Graphic July 8, 1998
Web posted at: 12:17 a.m. EDT (0417 GMT)

From Correspondent Don Knapp

SAN FRANCISCO (CNN) -- California's polluted skies have promoted some of the nation's toughest automobile smog regulations, but there have been no such restrictions on the state's half million small boats and Jet Skis.

Many of the personal watercraft use a conventional two-stroke engine that creates as much pollution in two hours of use as a new automobile driven more than 100,000 miles, according to the California Air Resources Board.

A proposal before the board would block sales of such engines by 2001.

"The amount of pollution coming from these engines is simply staggering," said Russell Long of the Bluewater Network, a project of San Francisco's Earth Island Institute.

"Nobody even knew this until the (U.S. Environmental Protection Agency) recently took a look at them and they found out that ... these are one of the largest sources of toxic water pollution in the United States."

The simple design of the engine allows some of the fuel drawn into cylinders to pass through unburned into the exhaust system. That causes both water and air pollution.

"In a lot of these, you get 20 to 30 percent of raw unburned gasoline and oil coming directly out of the tail pipe, and these are the types of emissions that contribute to what people refer to as smog," said Richard Varemchik of the Air Resources Board.

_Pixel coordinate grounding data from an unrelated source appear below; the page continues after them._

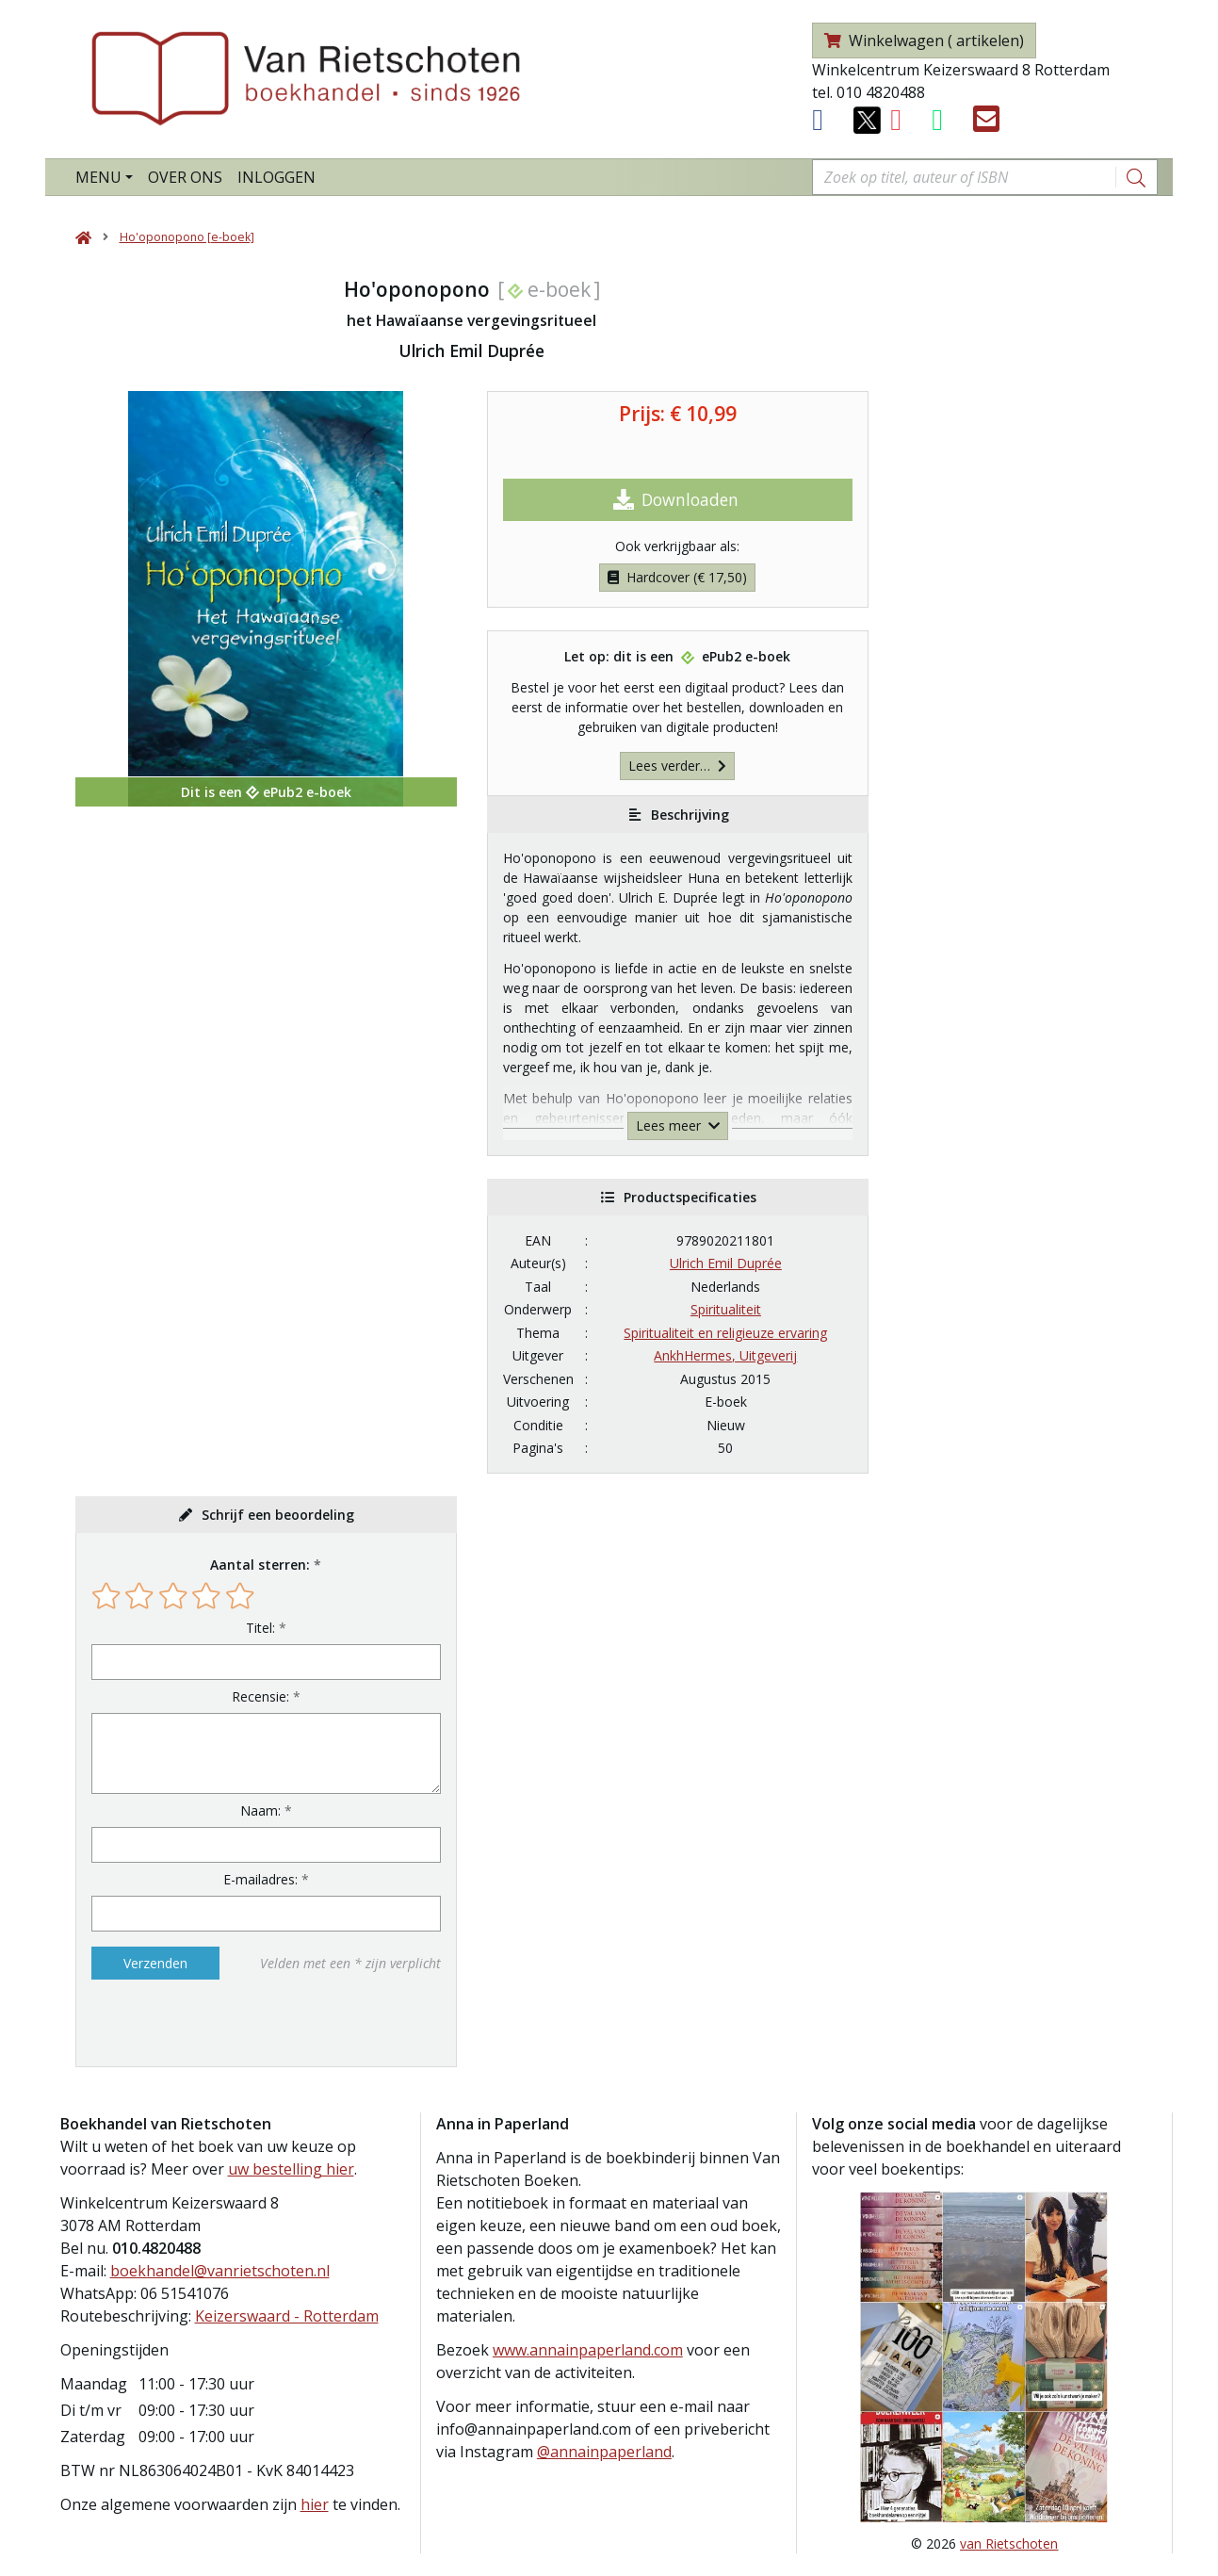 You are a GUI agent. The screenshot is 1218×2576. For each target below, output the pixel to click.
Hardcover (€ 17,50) (677, 577)
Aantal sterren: (260, 1564)
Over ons (185, 177)
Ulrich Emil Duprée (726, 1263)
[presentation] (212, 2023)
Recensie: (260, 1696)
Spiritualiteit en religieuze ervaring (725, 1333)
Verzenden (155, 1963)
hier (314, 2504)
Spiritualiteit (725, 1309)
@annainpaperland (604, 2451)
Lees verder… (677, 765)
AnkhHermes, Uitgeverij (725, 1355)
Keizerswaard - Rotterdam (287, 2316)
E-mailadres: (260, 1879)
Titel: (260, 1628)
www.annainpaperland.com (588, 2350)
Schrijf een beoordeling (278, 1515)
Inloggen (276, 177)
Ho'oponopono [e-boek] (187, 237)
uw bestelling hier (291, 2169)
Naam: (260, 1810)
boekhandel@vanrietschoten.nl (220, 2270) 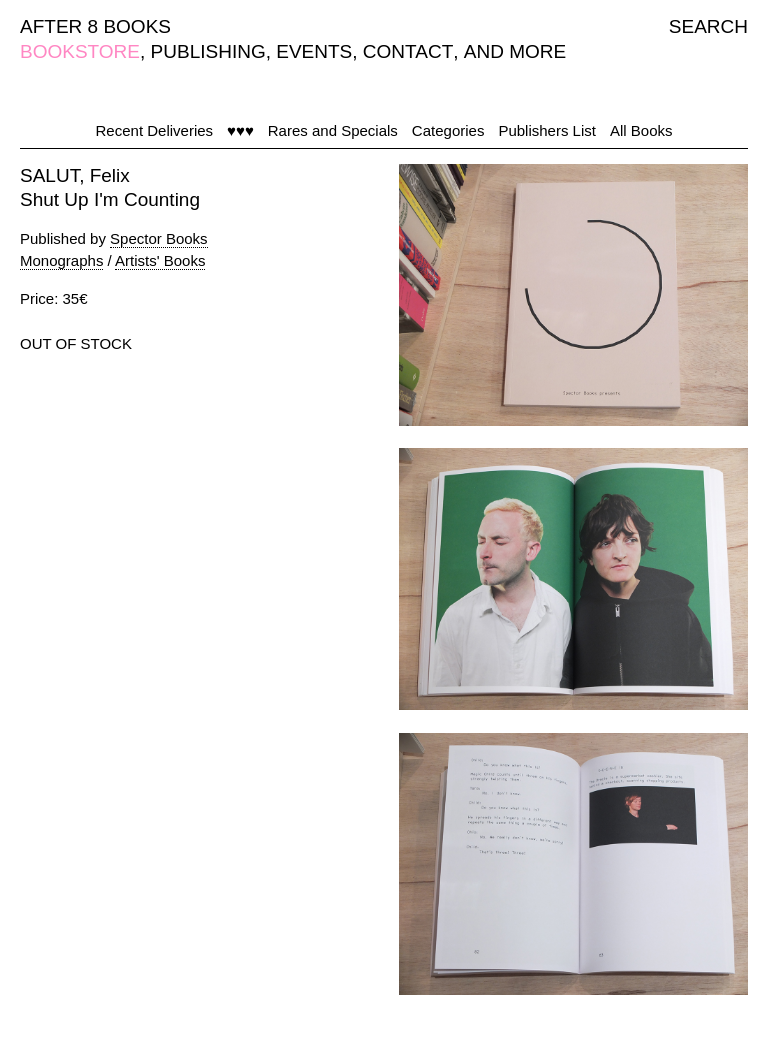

There are new two-stroke engines that eliminate the problem, making it impossible for raw fuel to enter the exhaust system and go out into the water.

But the marine industry says it can't convert all of its engines by 2001.

The industry says it can produce cleaner marine engines by the year 2006, which falls in line with EPA requirements. But Air Resources staffers say Californians can't wait that long for cleaner air.